HUMAN RIGHTS WATCH

Monitors 1997
Every year Human Rights Watch honors human rights monitors from around
the world for their commitment to the defense of human rights. In challenging
the worlds powerful human rights abusers, they are often at grave risk.
We work closely with them to conduct investigations and devise strategies
to end abuses. For 1997, the people we honored were:
ALBANIA
Fatos Lubonja
Fatos T. Lubonja was born in Tirana in 1951. He graduated from Tirana
University in theoretical physics in 1974 and was arrested in the same
year and sentenced to seven years imprisonment for "agitation and
propaganda against the state" because of his political writings. In
1979, while serving his first sentence, he was charged again and sentenced
to another ten years in prison and labor camps. He was released in 1991
with most of Albania's political prisoners and co-founded Albania's first
ever human rights group (Forum for the Defense of Human Rights, which later
became the Albanian Helsinki Committee).
Since then, he has been one of Albania's most outspoken human rights
activist, Unlike most former political prisoners, and many of Albania's
intellectuals, Lubonja openly criticized the authoritarian government of
Sali berisha. Since 1994 he has been both editor and publisher of Pepjekja
("Endeavor"), Albania's leading critical social/political journal.
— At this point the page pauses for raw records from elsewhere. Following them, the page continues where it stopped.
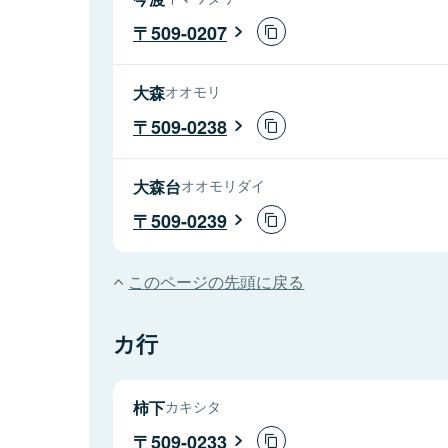
509-0207
大森
オオモリ
509-0238
大森台
オオモリダイ
509-0239
このページの先頭に戻る
カ行
柿下
カキシタ
509-0233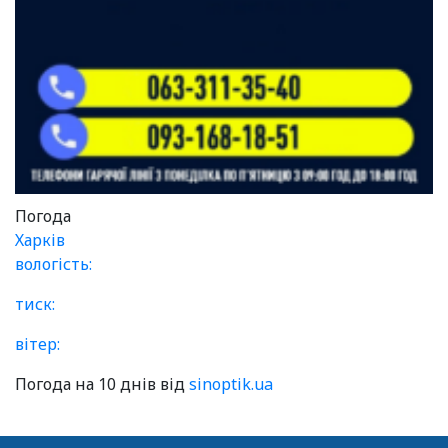
Погода
Харків
вологість:
тиск:
вітер:
Погода на 10 днів від
sinoptik.ua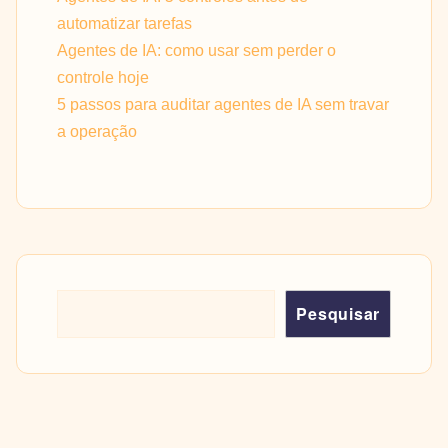
automatizar tarefas
Agentes de IA: como usar sem perder o
controle hoje
5 passos para auditar agentes de IA sem travar
a operação
Pesquisar
Pesquisar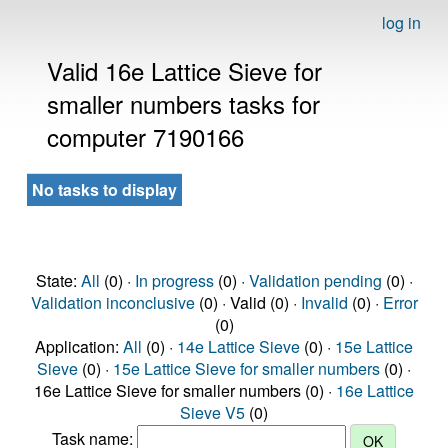
log in
Valid 16e Lattice Sieve for
smaller numbers tasks for
computer 7190166
No tasks to display
State:
All
(0) ·
In progress
(0) ·
Validation pending
(0) ·
Validation inconclusive
(0) · Valid (0) ·
Invalid
(0) ·
Error
(0)
Application:
All
(0) ·
14e Lattice Sieve
(0) ·
15e Lattice
Sieve
(0) ·
15e Lattice Sieve for smaller numbers
(0) ·
16e Lattice Sieve for smaller numbers (0) ·
16e Lattice
Sieve V5
(0)
Task name: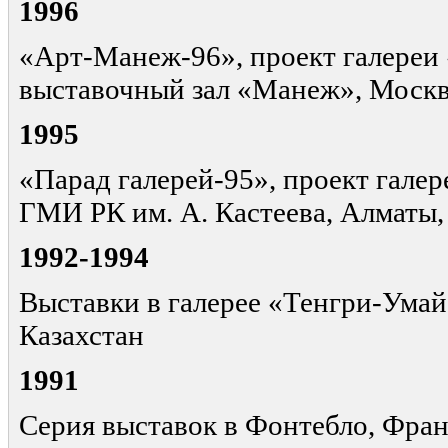
1996
«Арт-Манеж-96», проект галереи
выставочный зал «Манеж», Москв
1995
«Парад галерей-95», проект гале
ГМИ РК им. А. Кастеева, Алматы,
1992-1994
Выставки в галерее «Тенгри-Умай
Казахстан
1991
Серия выставок в Фонтебло, Фра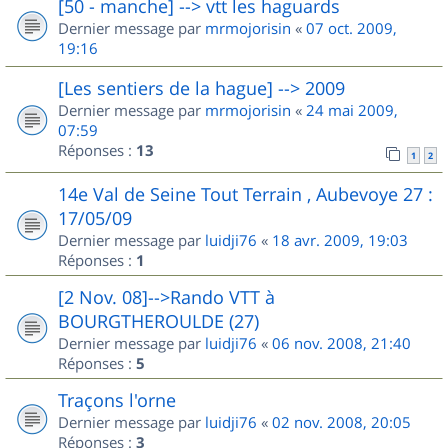
[50 - manche] --> vtt les haguards
Dernier message par
mrmojorisin
«
07 oct. 2009,
19:16
[Les sentiers de la hague] --> 2009
Dernier message par
mrmojorisin
«
24 mai 2009,
07:59
Réponses :
13
1
2
14e Val de Seine Tout Terrain , Aubevoye 27 :
17/05/09
Dernier message par
luidji76
«
18 avr. 2009, 19:03
Réponses :
1
[2 Nov. 08]-->Rando VTT à
BOURGTHEROULDE (27)
Dernier message par
luidji76
«
06 nov. 2008, 21:40
Réponses :
5
Traçons l'orne
Dernier message par
luidji76
«
02 nov. 2008, 20:05
Réponses :
3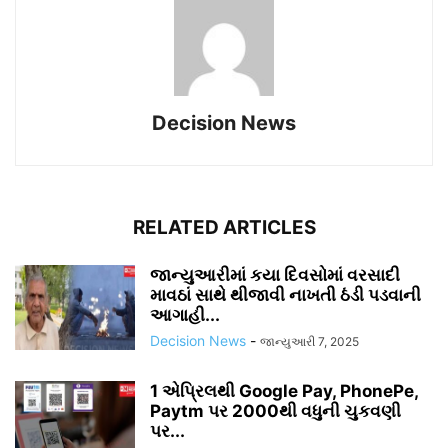
Decision News
RELATED ARTICLES
જાન્યુઆરીમાં કયા દિવસોમાં વરસાદી
માવઠાં સાથે થીજાવી નાખતી ઠંડી પડવાની
આગાહી...
Decision News
-
જાન્યુઆરી 7, 2025
1 એપ્રિલથી Google Pay, PhonePe,
Paytm પર 2000થી વધુની ચુકવણી
પર...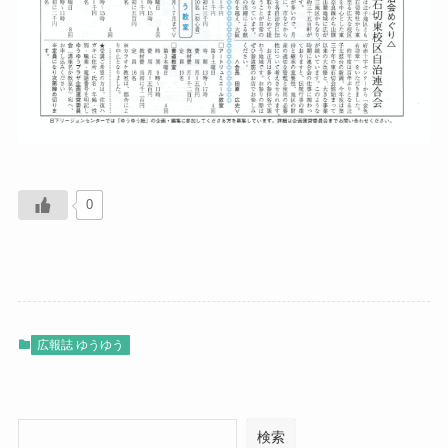
0
広報誌 ゆうゆう
検索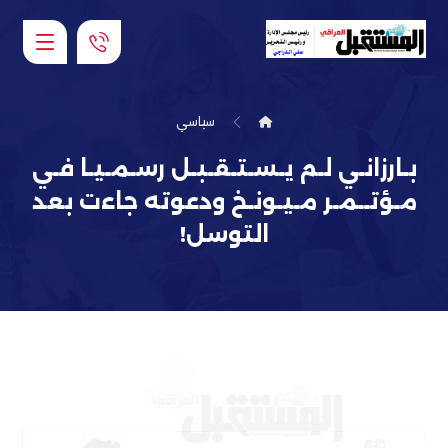
سياسي
بـارزانـي لـم يـسـتـقـبـل رسـمـيـا فـي
مـؤتــمـر مـيـونـخ ودعوته جاءت بعد
التوسل!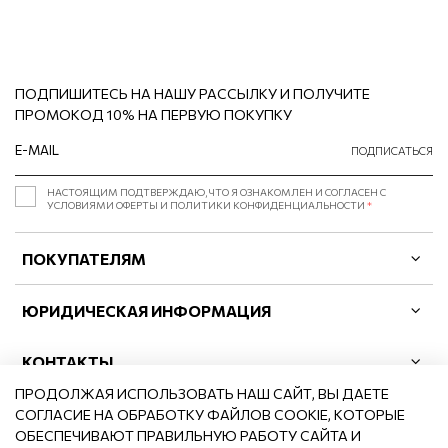
ПОДПИШИТЕСЬ НА НАШУ РАССЫЛКУ И ПОЛУЧИТЕ
ПРОМОКОД 10% НА ПЕРВУЮ ПОКУПКУ
ПОДПИСАТЬСЯ
НАСТОЯЩИМ ПОДТВЕРЖДАЮ, ЧТО Я ОЗНАКОМЛЕН И СОГЛАСЕН С
УСЛОВИЯМИ ОФЕРТЫ И ПОЛИТИКИ КОНФИДЕНЦИАЛЬНОСТИ
*
ПОКУПАТЕЛЯМ
ЮРИДИЧЕСКАЯ ИНФОРМАЦИЯ
КОНТАКТЫ
ПРОДОЛЖАЯ ИСПОЛЬЗОВАТЬ НАШ САЙТ, ВЫ ДАЕТЕ
СОГЛАСИЕ НА ОБРАБОТКУ ФАЙЛОВ COOKIE, КОТОРЫЕ
ОБЕСПЕЧИВАЮТ ПРАВИЛЬНУЮ РАБОТУ САЙТА И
He is the author of three books, including a novel he wrote while in prison.
In 1997 Fatos served as spokesman of the Forum for Democracy, a coalition
of organizations and political parties united in opposition to the government
of Sali Berisha.
CAMBODIA
Dr. Lao Mong Hay
Dr. Lao Mong Hay is the Executive Director of the Khmer Institute for
Democracy, one of the first non-governmental organizations created to stimulate
debate on democracy and human rights in Cambodia after the Khmer Rouge
era. Founded in November 1991 shortly after the Paris Accords, the Institute
has taken on such diverse and high-profile projects as producing a weekly
television round-table on controversial public issues of the day, training
provincial police leaders and the diplomatic corps in human rights and
international law, and conducting grassroots education in electoral democracy.
Dr. Lao and the Institute have come under government pressure, particularly
with regard to their educational television programming, a novelty in a
country with little tradition of independent journalism and where the broadcast
media have been dominated by political factions. In October the Information
Ministry cancelled Dr. Lao's panal discussion show on state-run TVK. The
move came in retaliation for Lao Mong Hay's criticism of Cambodia's record
on democracy following the July 5-6 coup. Many outspoken democracy activists
and politicians left the country after the coup, but Dr. Lao Mong Hay decided
to remain, in Phnom Penh and outspoken.
Prior to assuming the leadership of the Institute, Dr. Lao was director
of the Cambodian Mine Action Center, a unique government-supported agency
dedicated to mine clearance and mine education that grew out of the United
Nations peace-keeping mission. In that capacity, Dr. Lao urged the Cambodian
government to take a leading role in the campaign to immediately ban the
production, stockpiling and use of landmines worldwide, a cause recently
awarded the Nobel Prize. Human Rights Watch is honored to have him as a
member of the advisory board of the Arms Project since 1996.
CHINA
Wei Jingsheng
Except for a six-month period between September 1993 and March 1994,
Wei Jingsheng, China's most prominent dissident, has spent most of his
adult life in prison. Now forty-eight, he was first jailed in 1979 for
his participation in the Democracy Wall movement. His famous essay, "The
Fifth Modernization," argued that in addition to four kinds of modernization
advocated by Deng Xiaoping, China also needed democracy. That essay was
followed by another calling Deng an autocrat. For these words, Wei Jingsheng
was sentenced on October 16, 1979 to fifteen years in prison.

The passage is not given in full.